Slava_Pestov · August 6, 2024, 6:32pm

You can start by eliminating j/j/nrows/ncols and replacing their usages with array subscripting, and then try to generalize the array subscripting into a loop.

wigging · August 6, 2024, 8:59pm

How about this? It works on 2D, 3D, and 4D so I assume it works for higher dimensions too. I haven't checked it with a 1D array yet.

func flatIndex(indices: [Int], shape: [Int]) -> Int {
    var index = 0
    var stride = 1
    for i in (0..<shape.count).reversed() {
        index += indices[i] * stride
        stride *= shape[i]
    }
    return index
}

Slava_Pestov · August 6, 2024, 9:19pm

Looks good to me. Now, what happens if shape and indices are both empty? :-)

wigging · August 6, 2024, 11:25pm

The flatIndex function is used within the subscript method of the ShapedArray struct shown in the original post. I don't think you can provide an empty subscript so I'm not worried about an empty shape or indices reaching the function.

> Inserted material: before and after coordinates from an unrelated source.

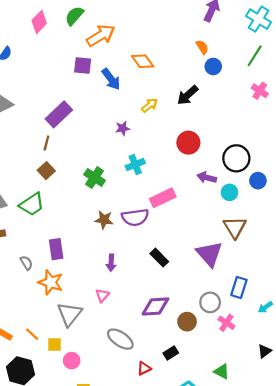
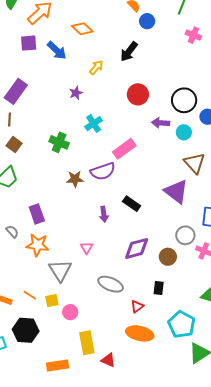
purple arrow: (111, 263) -> (104, 214), moved
black rectangle: (171, 353) -> (159, 288), turned -40

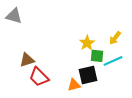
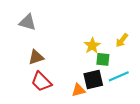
gray triangle: (14, 16) -> (28, 22), moved
brown triangle: (27, 60) -> (36, 57), moved
cyan line: (113, 61) -> (119, 76), moved

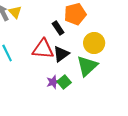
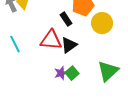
yellow circle: (94, 43) -> (102, 23), moved
green triangle: (87, 66) -> (108, 71), moved

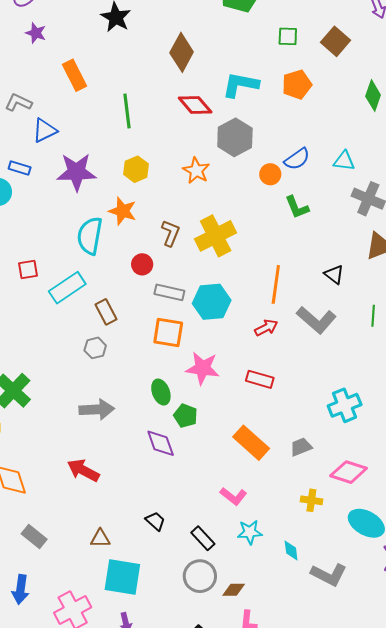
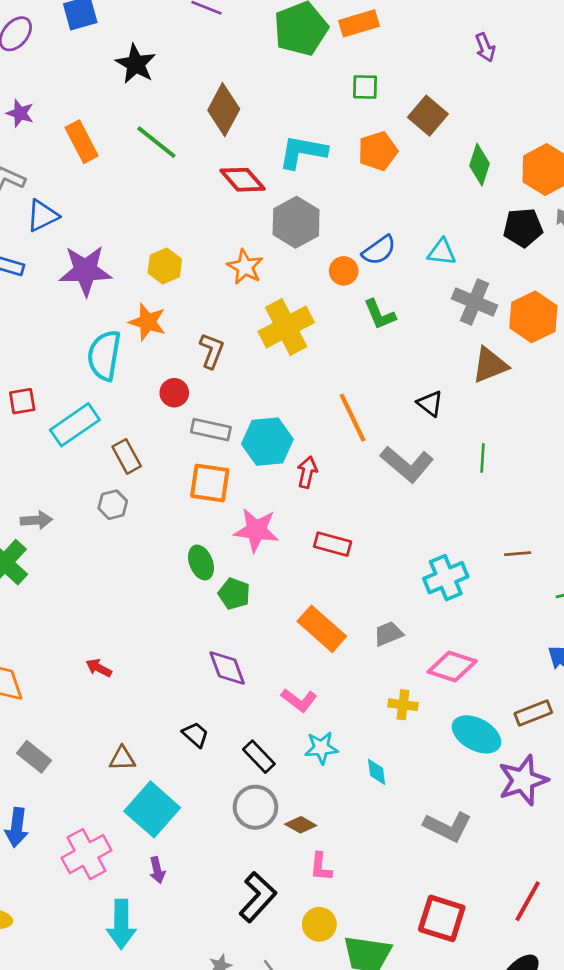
purple star: (36, 33) -> (20, 113), moved
brown square: (336, 41) -> (428, 116), moved
green line: (127, 111) -> (156, 142), moved, turned -44
yellow cross: (216, 236) -> (286, 327), moved
orange line: (276, 284) -> (353, 418), turned -33
red arrow: (266, 328) -> (307, 472), moved, turned -50
gray arrow: (97, 409) -> (36, 520), moved, size x0.7
purple diamond: (161, 443) -> (227, 668), moved
red arrow: (83, 470) -> (99, 668), size x0.6
gray L-shape: (329, 575) -> (448, 827), moved
cyan square: (122, 577) -> (152, 809), turned 33
brown diamond: (234, 590) -> (301, 825), turned 30

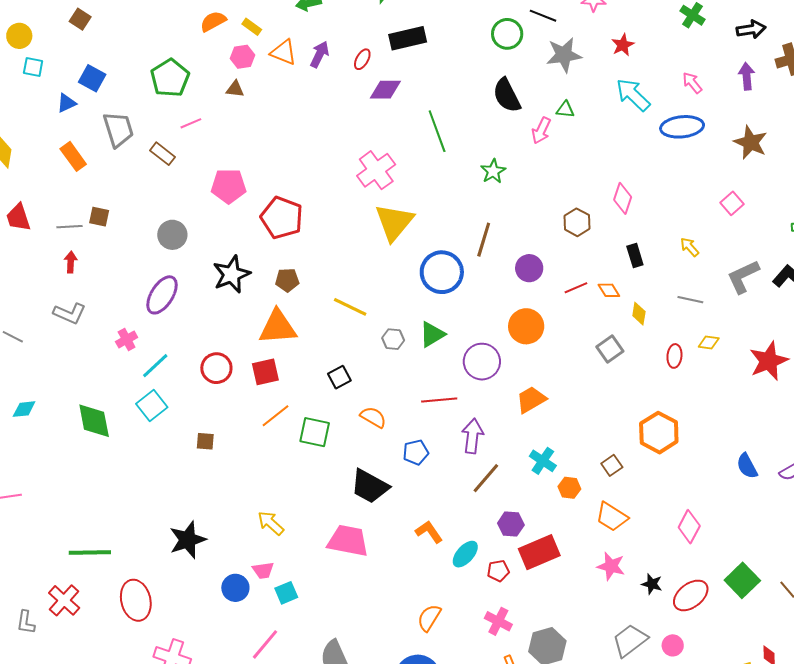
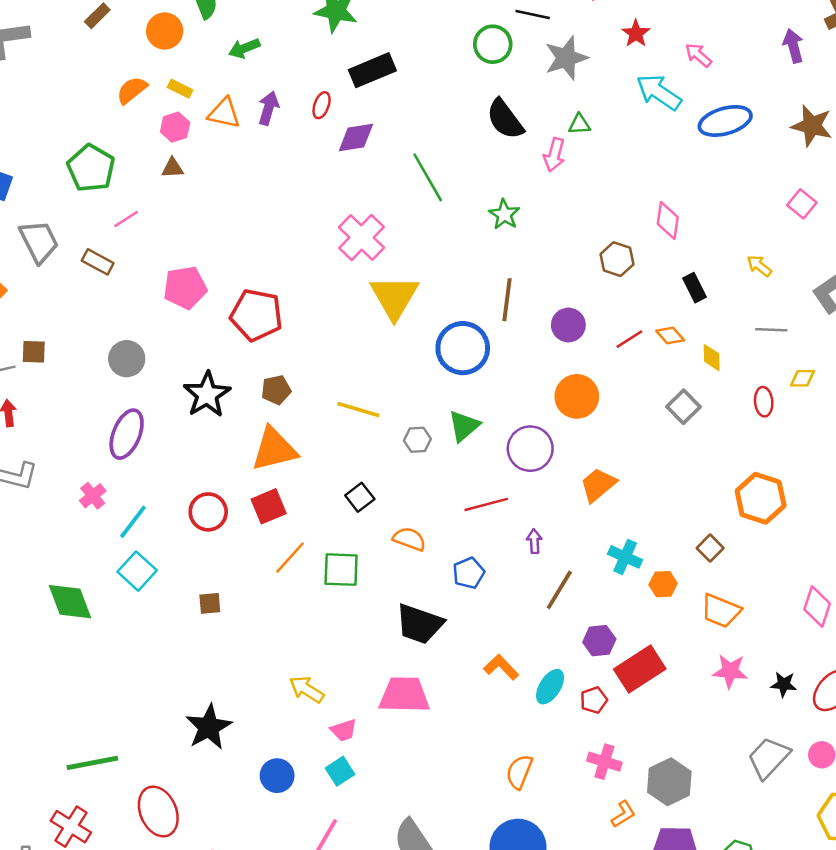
pink arrow: (692, 83) -> (698, 55), moved
purple arrow: (473, 436) -> (534, 541), size x0.6
pink trapezoid: (263, 570) -> (344, 730), moved

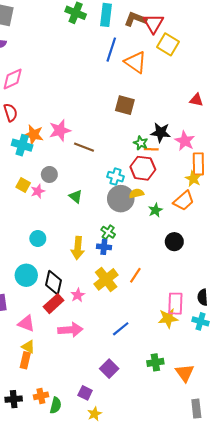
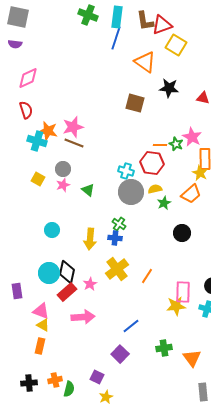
brown L-shape: (135, 19) -> (145, 21), turned -120
red triangle: (153, 23) -> (162, 25), turned 40
blue line: (111, 50) -> (116, 38), moved
black star: (161, 132) -> (169, 88), moved
green star: (141, 143) -> (176, 144), moved
brown line: (84, 147) -> (74, 143), moved
pink star: (38, 191) -> (63, 185), moved
yellow semicircle: (136, 193) -> (155, 189), moved
cyan circle: (26, 275) -> (49, 273), moved
orange line: (135, 275) -> (147, 276), moved
blue line: (121, 329) -> (131, 326), moved
yellow triangle: (28, 347) -> (43, 325), moved

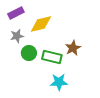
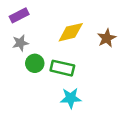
yellow diamond: (41, 24) -> (71, 32), moved
brown star: (73, 48) -> (107, 38), moved

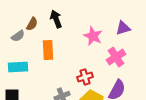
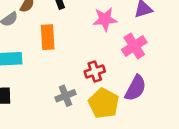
pink star: (93, 36) -> (105, 19), turned -30

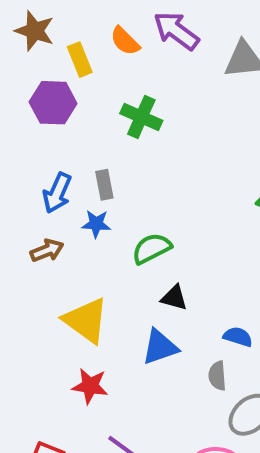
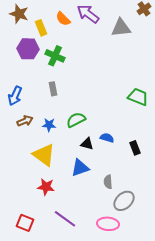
green cross: (141, 117) -> (55, 56), moved
blue arrow: (57, 193) -> (15, 96), moved
blue star: (96, 224) -> (49, 125), moved
blue semicircle: (238, 337) -> (107, 138), moved

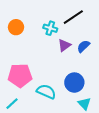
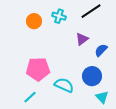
cyan cross: (50, 28) -> (59, 16), moved
blue semicircle: (83, 46) -> (101, 50), moved

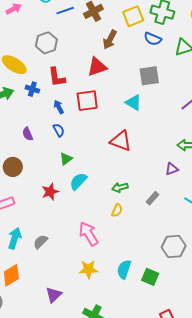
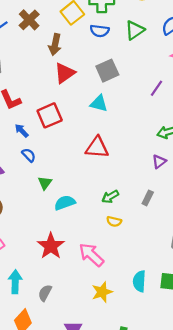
red triangle: (97, 67) -> (65, 73), moved
cyan semicircle: (78, 181) -> (65, 203), turned 42
red star: (50, 192) -> (51, 246), moved, size x1.4
yellow semicircle: (117, 210) -> (114, 221), turned 96
gray semicircle: (40, 242) -> (45, 293), moved

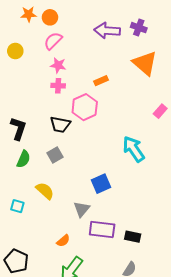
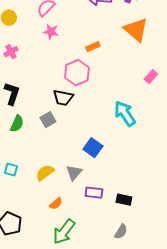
pink cross: (58, 86) -> (11, 52), moved, turned -32
black trapezoid: (60, 124) -> (63, 98), moved
blue square: (101, 184) -> (93, 148), turned -30
yellow semicircle: (45, 191) -> (45, 173), moved, turned -78
purple rectangle: (102, 230) -> (94, 193), size x0.7

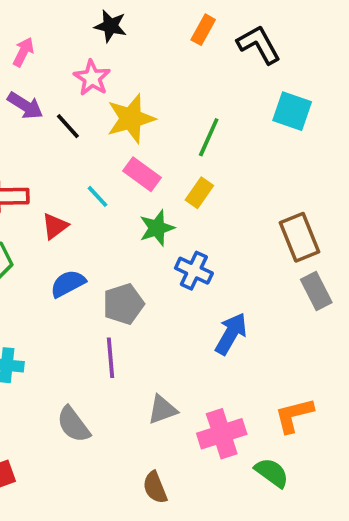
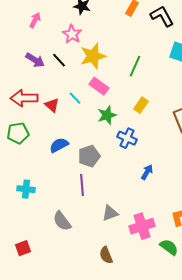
purple arrow: (25, 106) -> (35, 60), moved
yellow rectangle: (199, 193) -> (141, 105), moved
red triangle: (55, 226) -> (52, 105), moved, turned -42
blue arrow: (231, 334) -> (147, 172), size x0.7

Slava_Pestov · August 6, 2024, 11:29pm

You can declare a subscript with no parameters, or call a variadic subscript with no arguments:

struct S1 {
  subscript() -> Int { return 0 }
}

let s1 = S1()
print(s1[])

struct S2 {
  subscript(_: Int...) -> Int { return 0 }
}

let s2 = S2()
print(s2[])

Quedlinbug · August 6, 2024, 11:32pm

It would really help if Shape could be a parameter pack.

You can force that into the type …

typealias Each<Value, each Placeholder> = Value

struct ShapedArray<T, each Index> {
  typealias Repeat<Value> = (repeat Each<Value, each Index>)
  let shape: Repeat<Int>
  init(shape: Repeat<Int>) { self.shape = shape }
}

let shape = (2, 2, 5)
let shapedArray = ShapedArray<_, Never, Never, Never>(shape: shape)
#expect(shapedArray.shape == shape) ✅

…but there's not much you can do with it that won't crash the compiler.

wigging · August 7, 2024, 12:06am

For something like:

struct S1 {
    subscript() -> Int { return 0 }
}

Why would you define a subscript with no parameters?

For the variadic subscript:

struct S2 {
    subscript(_: Int...) -> Int { return 0 }
}

Can you just put a precondition statement that ensures one or more subscript values are provided (otherwise an error is thrown)?

Quedlinbug · August 7, 2024, 1:16am

It is no more valid to use a nonzero dimension of indices that doesn't match the shape than it is to use no index at all.

Slava_Pestov · August 7, 2024, 1:31am

It’s simpler to just avoid the special case.

A zero-dimensional array has shape [], and the number of elements in a multi-dimensional array is the product of the dimensions.

The product of an empty array is 1, so a zero-dimensional array has exactly one element; It’s at index [] and flat index 0.